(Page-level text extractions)
[Start of section]

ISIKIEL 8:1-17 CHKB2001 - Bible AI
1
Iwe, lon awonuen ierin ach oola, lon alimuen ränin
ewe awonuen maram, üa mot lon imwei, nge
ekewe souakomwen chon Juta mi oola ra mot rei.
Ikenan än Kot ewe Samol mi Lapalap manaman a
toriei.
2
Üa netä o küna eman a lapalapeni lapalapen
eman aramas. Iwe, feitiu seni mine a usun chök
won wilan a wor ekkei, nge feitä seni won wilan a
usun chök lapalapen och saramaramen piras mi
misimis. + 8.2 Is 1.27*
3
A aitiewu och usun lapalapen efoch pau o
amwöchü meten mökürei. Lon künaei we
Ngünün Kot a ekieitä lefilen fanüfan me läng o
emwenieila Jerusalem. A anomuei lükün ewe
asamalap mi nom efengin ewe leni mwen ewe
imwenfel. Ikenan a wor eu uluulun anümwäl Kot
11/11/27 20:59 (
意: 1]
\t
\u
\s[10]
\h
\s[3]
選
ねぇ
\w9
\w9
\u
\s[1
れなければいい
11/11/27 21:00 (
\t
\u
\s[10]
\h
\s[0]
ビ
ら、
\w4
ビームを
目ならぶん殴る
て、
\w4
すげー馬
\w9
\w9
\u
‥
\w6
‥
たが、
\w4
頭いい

[End of section]
[Start of section]

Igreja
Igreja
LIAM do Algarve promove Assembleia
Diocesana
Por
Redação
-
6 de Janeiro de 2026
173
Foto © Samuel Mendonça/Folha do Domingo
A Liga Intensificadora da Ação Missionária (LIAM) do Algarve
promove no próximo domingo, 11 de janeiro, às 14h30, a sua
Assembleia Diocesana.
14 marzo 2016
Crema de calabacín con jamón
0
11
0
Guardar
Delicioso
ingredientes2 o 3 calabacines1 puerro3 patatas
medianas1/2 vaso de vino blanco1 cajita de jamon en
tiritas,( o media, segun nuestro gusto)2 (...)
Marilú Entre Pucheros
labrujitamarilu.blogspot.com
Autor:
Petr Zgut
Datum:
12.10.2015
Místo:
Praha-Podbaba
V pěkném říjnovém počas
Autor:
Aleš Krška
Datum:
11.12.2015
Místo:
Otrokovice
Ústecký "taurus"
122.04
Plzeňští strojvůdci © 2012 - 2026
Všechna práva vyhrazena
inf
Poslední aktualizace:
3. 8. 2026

[End of section]

Pull every line containing "awonuen" out of the entries.

* [Output for this exercise]
Iwe, lon awonuen ierin ach oola, lon alimuen ränin
ewe awonuen maram, üa mot lon imwei, nge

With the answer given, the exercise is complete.